The initiative is timely, given the number of drone incidents in Europe.
In France, drones were found close to nuclear power stations in 2014. The same year in Britain, a man was fined after losing control of a device near a nuclear submarine facility.
The next year, another Briton was prosecuted after flying a drone over soccer stadiums and tourist attractions.
In the Netherlands, there was a near miss involving a drone and an aircraft at Amsterdam Airport Schiphol in April, the type of episode that seems worryingly frequent.
In January, a drone was spotted between two low-flying Tornado military aircraft in Scotland. The next month, Heathrow Airport near London reported a drone incident involving an Airbus A320 passenger plane whose captain assessed the risk of collision as high.
“The drone flashed beneath by about 100 to 150 feet and slightly left of the fuselage,” a report said, describing the object as black, with a red strobe light on top and a diameter of two to three feet. “The entire event lasted no more than three or four seconds, making any evasive action virtually impossible.”
Britain has also faced a surge in drone flights near prisons. There were 33 sightings last year, compared with two in 2014. In December, drugs, a mobile phone, a charger and USB cards were found on a drone at Oakwood prison in the West Midlands region of England.
Alan McKenna, an associate lecturer in the law school at the University of Kent, said the experiment with birds of prey reflected growing concerns in Europe.
“There are so many unknowns: What if a drone does hit an aircraft? Can it bring that aircraft down?” Dr. McKenna said, adding that “research is being carried out now” on those questions.
“We all know it’s going to be feasible to use a drone with a bomb attached,” he said.
Around the world, the authorities are waking up to the potential threats, and advantages, of drones. The United States has introduced a federal registration program, and NASA is working on a traffic management system for drones.
But in Europe the rules vary by country. For example, Dr. McKenna said, Ireland has a registration requirement, but Britain, where a small, effective drone can be bought for as little as 100 pounds, or about $150, there is no control over the sale or registration of drones. He said rules existed for where and how drones may be flown.
“We have got regulations that make certain types of drone flying illegal, but how do we enforce them?” Dr. McKenna said.
The challenge for governments is how to encourage the economic potential of drone use while combating security risks.
Dr. McKenna said he was skeptical that birds of prey would be adopted widely to deter the illegal use of drones, but he acknowledged that they might be one part of the solution.
“You couldn’t have an eagle 24/7 in a particular area,” he said, adding that one possible use would be at public events like a music festival.

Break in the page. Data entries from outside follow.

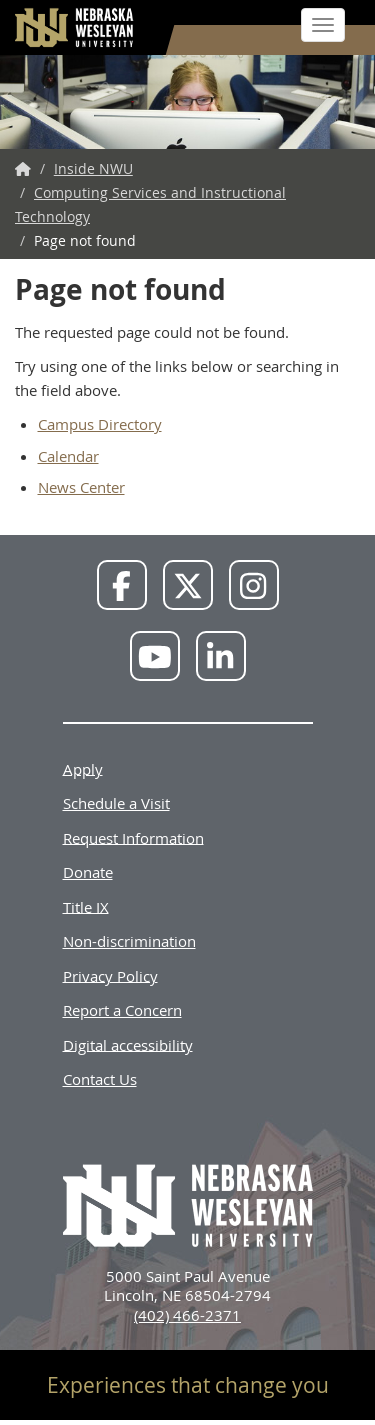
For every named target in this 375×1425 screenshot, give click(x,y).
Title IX (86, 906)
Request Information (133, 837)
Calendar (68, 456)
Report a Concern (122, 1010)
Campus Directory (100, 424)
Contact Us (100, 1079)
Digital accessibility (128, 1044)
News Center (81, 487)
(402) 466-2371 (187, 1315)
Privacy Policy (110, 975)
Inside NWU (93, 168)
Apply (83, 768)
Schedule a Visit (116, 803)
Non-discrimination (129, 941)
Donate (88, 872)
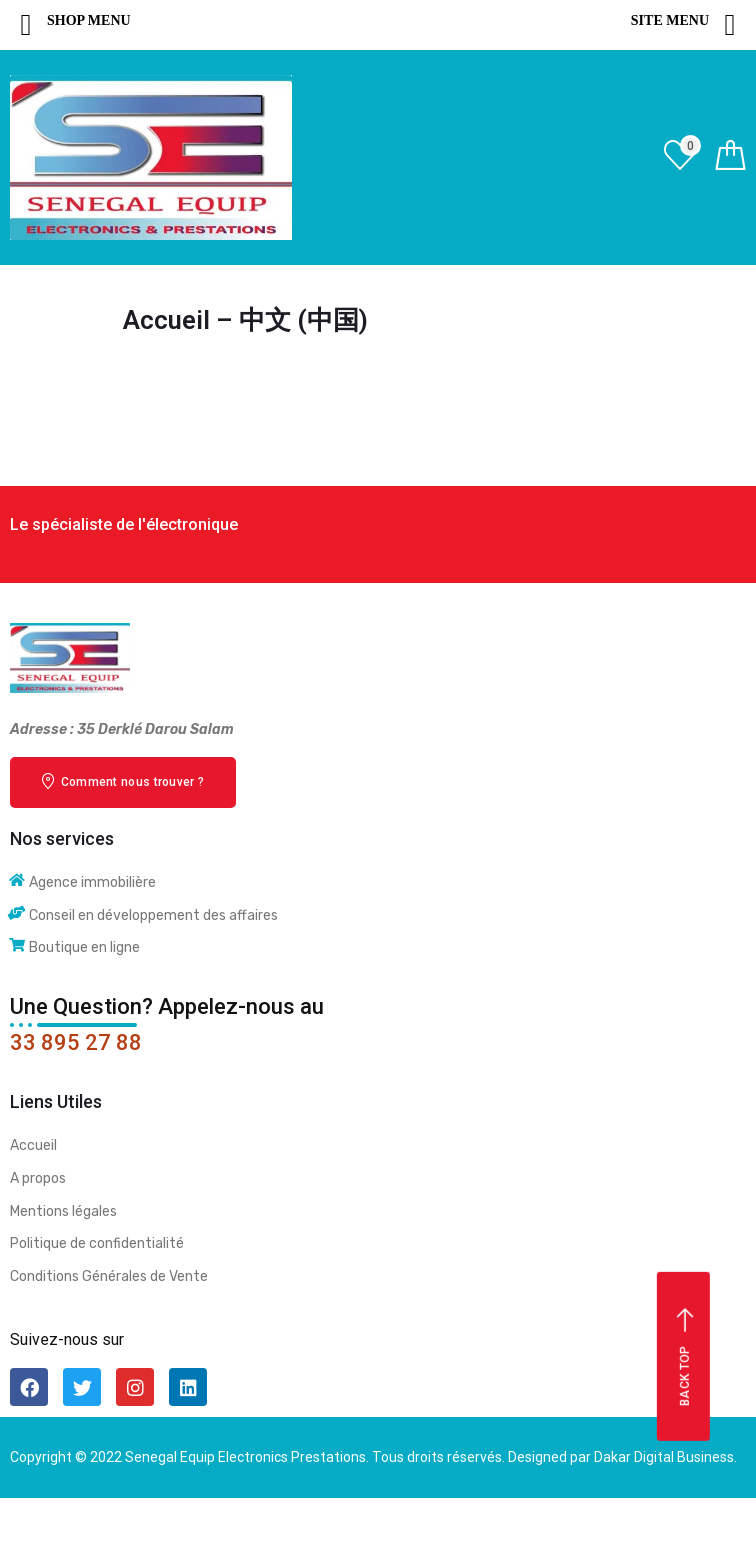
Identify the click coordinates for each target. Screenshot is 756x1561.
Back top (685, 1357)
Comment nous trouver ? (123, 781)
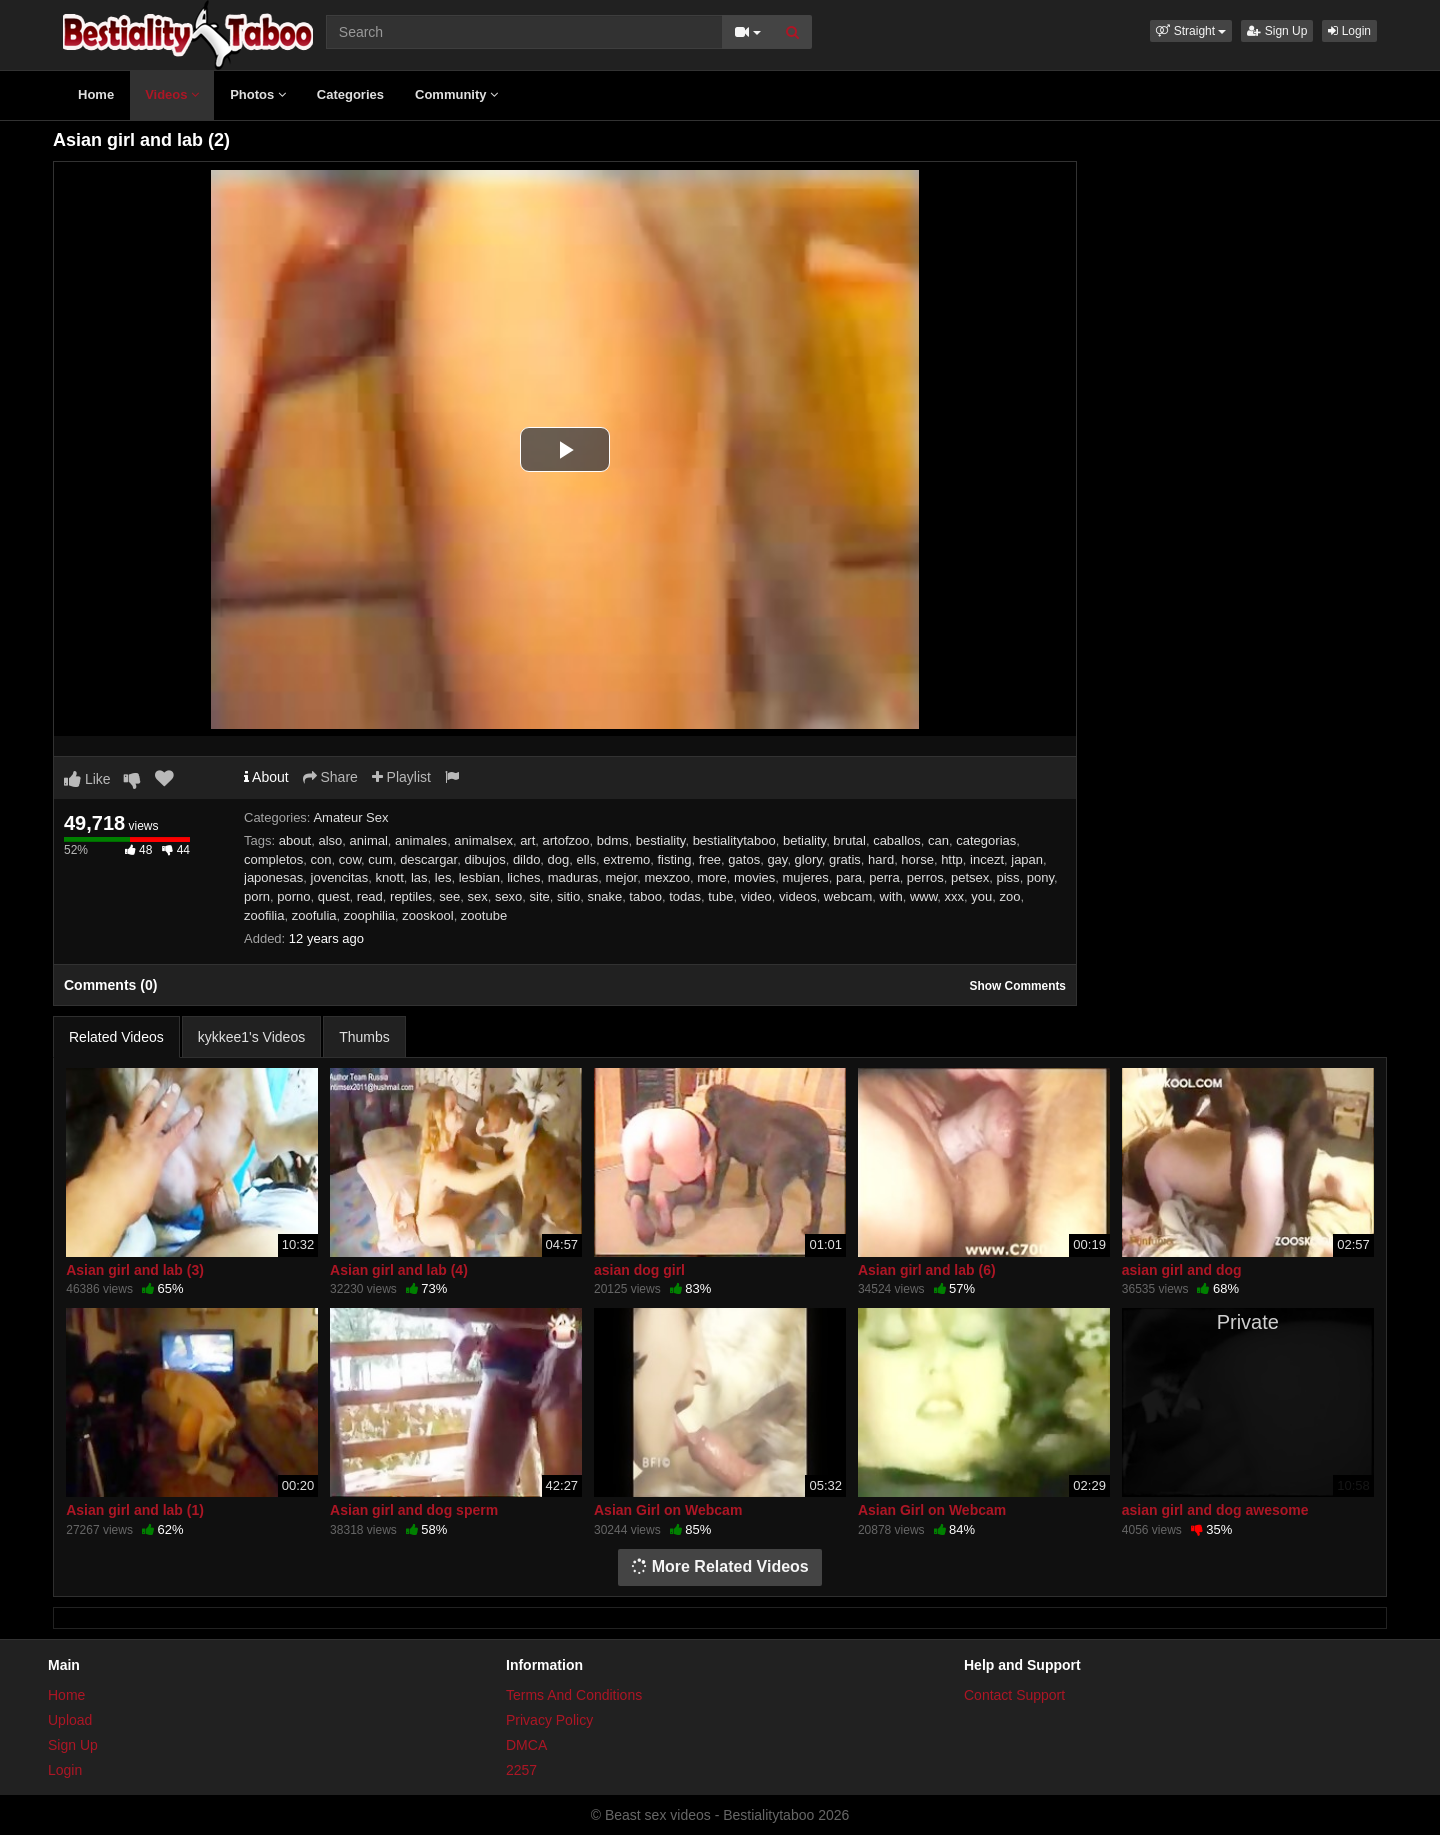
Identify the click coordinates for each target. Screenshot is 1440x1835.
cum (380, 859)
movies (754, 877)
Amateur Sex (350, 817)
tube (720, 896)
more (712, 877)
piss (1008, 877)
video (756, 896)
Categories (350, 94)
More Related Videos (720, 1566)
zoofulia (314, 915)
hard (881, 859)
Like (87, 779)
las (419, 877)
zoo (1010, 896)
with (891, 896)
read (370, 896)
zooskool (427, 915)
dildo (526, 859)
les (443, 877)
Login (1349, 31)
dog (559, 859)
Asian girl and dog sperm (414, 1510)
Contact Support (1014, 1695)
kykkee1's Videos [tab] (251, 1037)
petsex (970, 877)
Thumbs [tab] (364, 1037)
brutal (849, 840)
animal (369, 840)
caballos (897, 840)
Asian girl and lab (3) (135, 1270)
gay (777, 859)
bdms (613, 840)
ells (587, 859)
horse (917, 859)
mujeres (806, 877)
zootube (484, 915)
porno (293, 896)
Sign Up (1277, 31)
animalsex (483, 840)
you (981, 896)
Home (96, 94)
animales (421, 840)
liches (523, 877)
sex (477, 896)
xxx (955, 896)
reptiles (411, 896)
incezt (987, 859)
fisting (674, 859)
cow (350, 859)
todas (685, 896)
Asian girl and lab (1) (135, 1510)
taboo (645, 896)
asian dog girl (639, 1270)
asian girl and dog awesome (1215, 1510)
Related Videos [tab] (116, 1037)
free (710, 859)
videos (798, 896)
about (295, 840)
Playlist (401, 777)
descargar (428, 859)
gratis (845, 859)
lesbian (479, 877)
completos (273, 859)
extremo (626, 859)
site (540, 896)
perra (884, 877)
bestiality (661, 840)
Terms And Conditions (574, 1695)
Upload (70, 1720)
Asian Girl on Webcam (668, 1510)
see (449, 896)
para (849, 877)
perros (925, 877)
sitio (568, 896)
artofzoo (566, 840)
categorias (986, 840)
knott (390, 877)
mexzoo (667, 877)
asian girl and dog (1182, 1270)
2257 (521, 1770)
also (330, 840)
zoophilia (369, 915)
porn (257, 896)
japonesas (273, 877)
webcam (848, 896)
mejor (621, 877)
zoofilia (264, 915)
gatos (744, 859)
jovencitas (340, 877)
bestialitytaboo (734, 840)
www (923, 896)
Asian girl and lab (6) (927, 1270)
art (527, 840)
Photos (258, 94)
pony (1040, 877)
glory (808, 859)
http (952, 859)
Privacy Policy (549, 1720)
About (266, 777)
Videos (172, 94)
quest (334, 896)
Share (330, 777)
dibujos (484, 859)
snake (604, 896)
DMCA (526, 1745)
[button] (1191, 31)
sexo (508, 896)
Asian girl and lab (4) (399, 1270)
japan (1027, 859)
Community (456, 94)
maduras (573, 877)
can (938, 840)
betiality (804, 840)
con (320, 859)
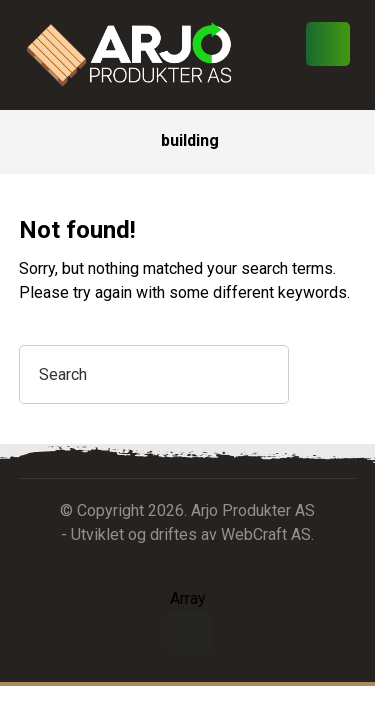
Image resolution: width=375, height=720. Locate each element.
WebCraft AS (266, 534)
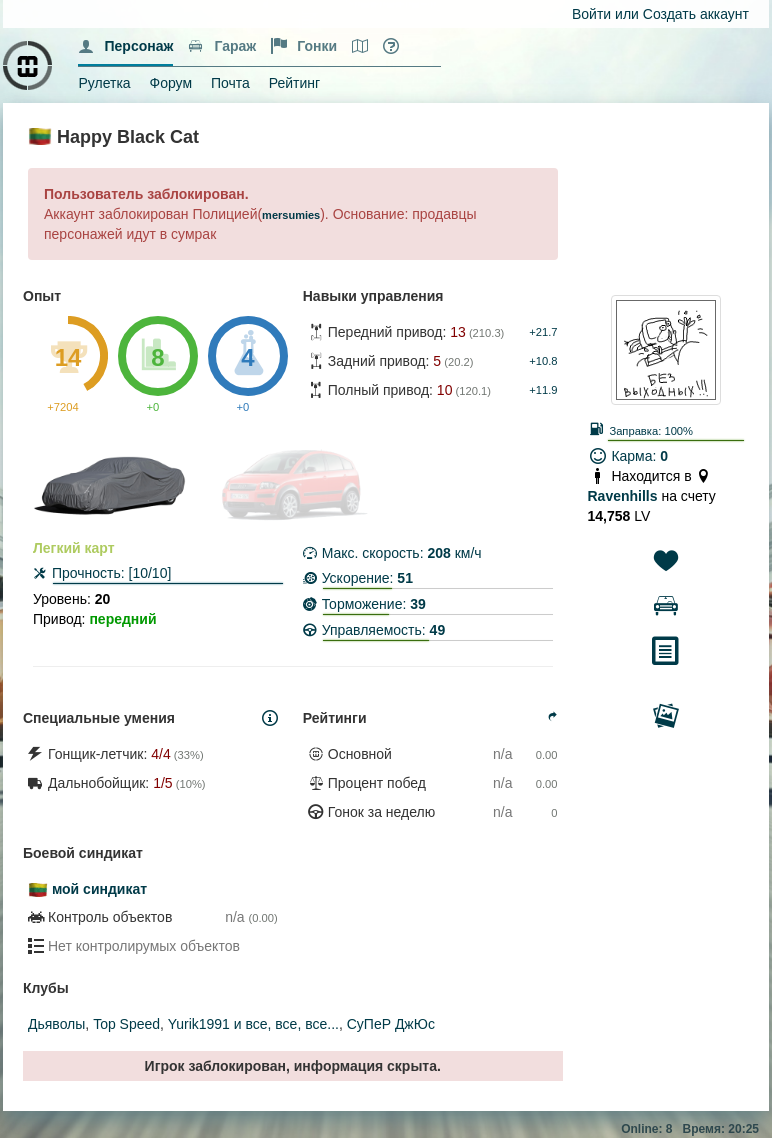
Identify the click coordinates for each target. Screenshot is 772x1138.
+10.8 (543, 361)
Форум (171, 83)
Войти (591, 14)
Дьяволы (56, 1024)
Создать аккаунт (696, 14)
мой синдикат (99, 889)
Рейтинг (294, 83)
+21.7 (543, 332)
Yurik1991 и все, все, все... (253, 1024)
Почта (230, 83)
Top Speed (126, 1024)
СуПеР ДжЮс (391, 1024)
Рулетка (104, 83)
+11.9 (543, 390)
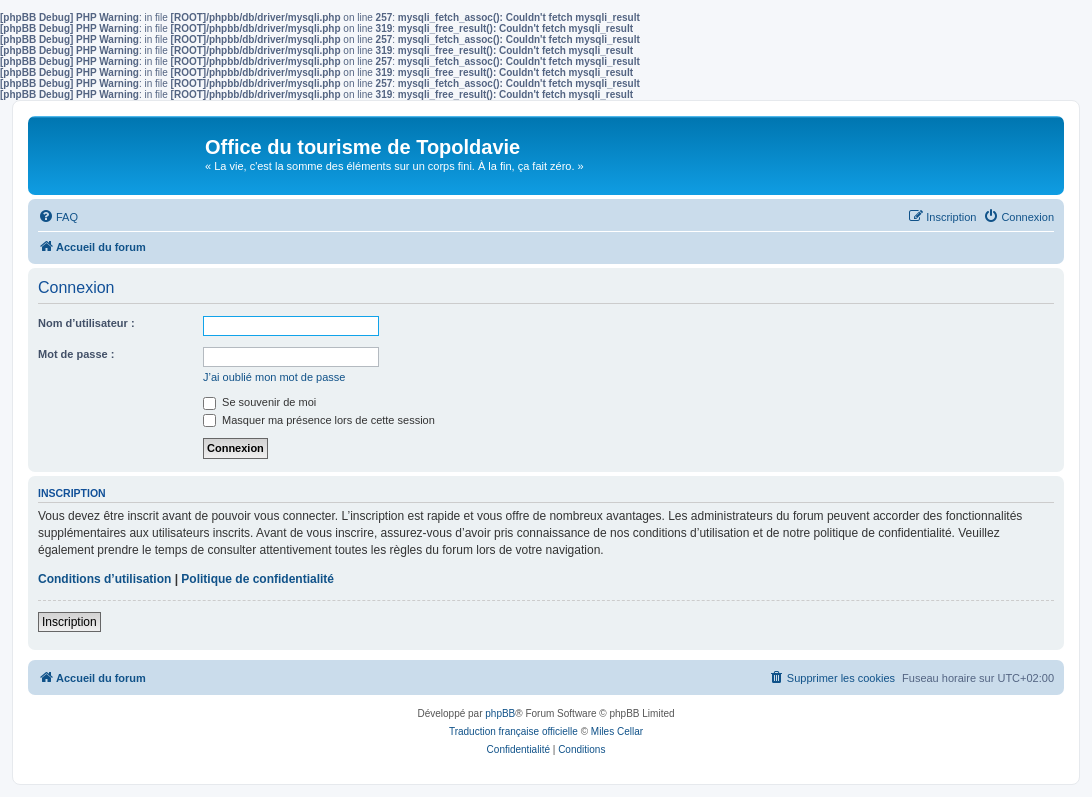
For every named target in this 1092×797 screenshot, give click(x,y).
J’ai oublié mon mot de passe (274, 377)
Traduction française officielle (513, 731)
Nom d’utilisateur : (86, 323)
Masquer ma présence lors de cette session (319, 420)
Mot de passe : (76, 354)
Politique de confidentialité (257, 579)
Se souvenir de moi (259, 402)
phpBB (500, 713)
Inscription (69, 622)
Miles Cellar (617, 731)
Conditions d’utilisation (104, 579)
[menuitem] (58, 217)
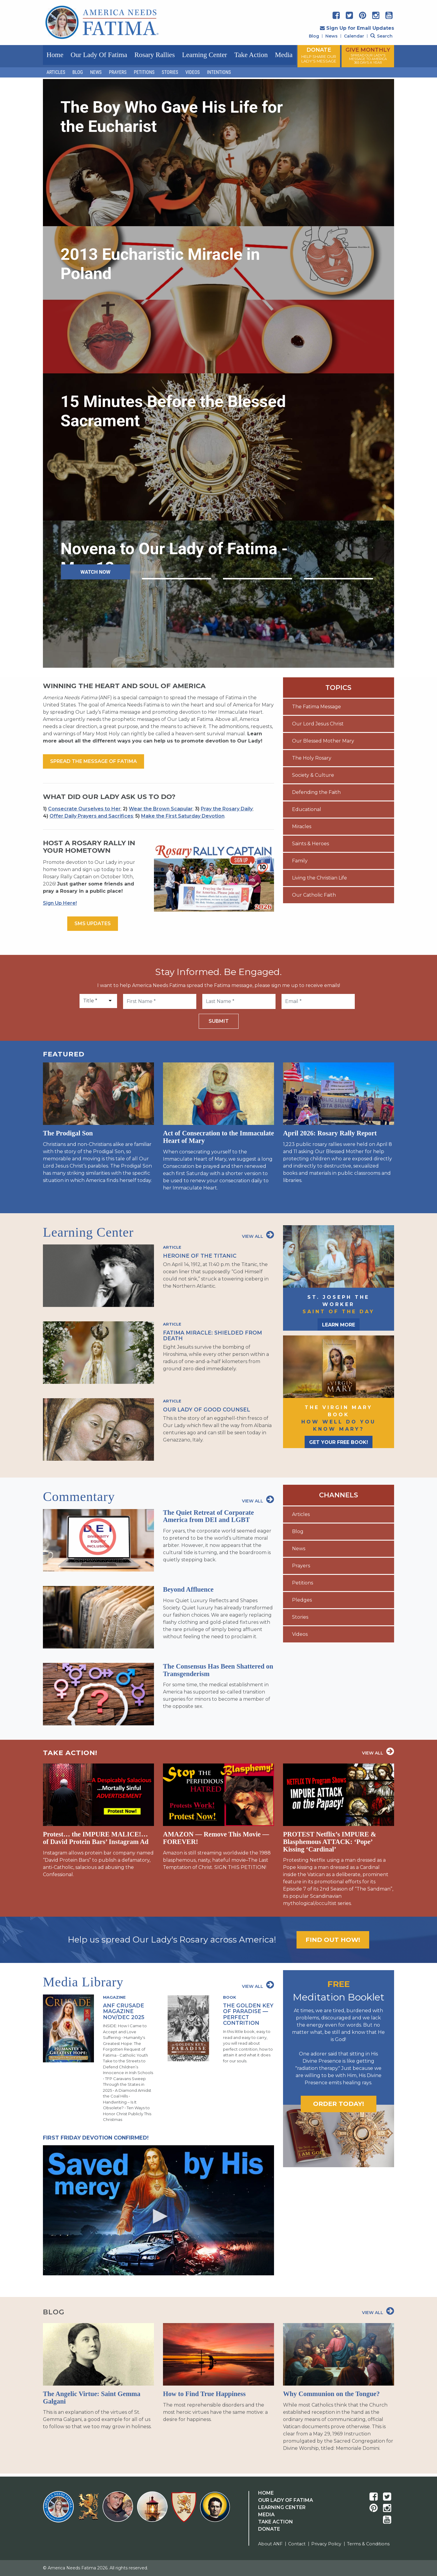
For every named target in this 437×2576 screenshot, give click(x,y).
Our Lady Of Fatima (285, 2500)
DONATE (318, 55)
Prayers (118, 72)
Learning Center (204, 55)
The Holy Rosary (311, 758)
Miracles (301, 826)
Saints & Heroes (310, 843)
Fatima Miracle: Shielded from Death (212, 1335)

Mr. Hoogendoorn said teams of eagles could be placed on standby at high-risk locations. Different birds could be deployed at night, he added, though it is harder to fly drones after dark.
Eagles are already used around some airports to scare away birds that can pose a danger to aircraft if sucked into engines, Mr. Wiebes said, suggesting that birds of prey are suited to this type of location.
The Dutch police expect to use birds of prey that, “instead of hunting for a dove or a rabbit, will hunt for these drones,” he said.
“It’s majestic to see,” Mr. Wiebes said, as a magnificent bald eagle perched on the arm of a handler. “But they are not pets.”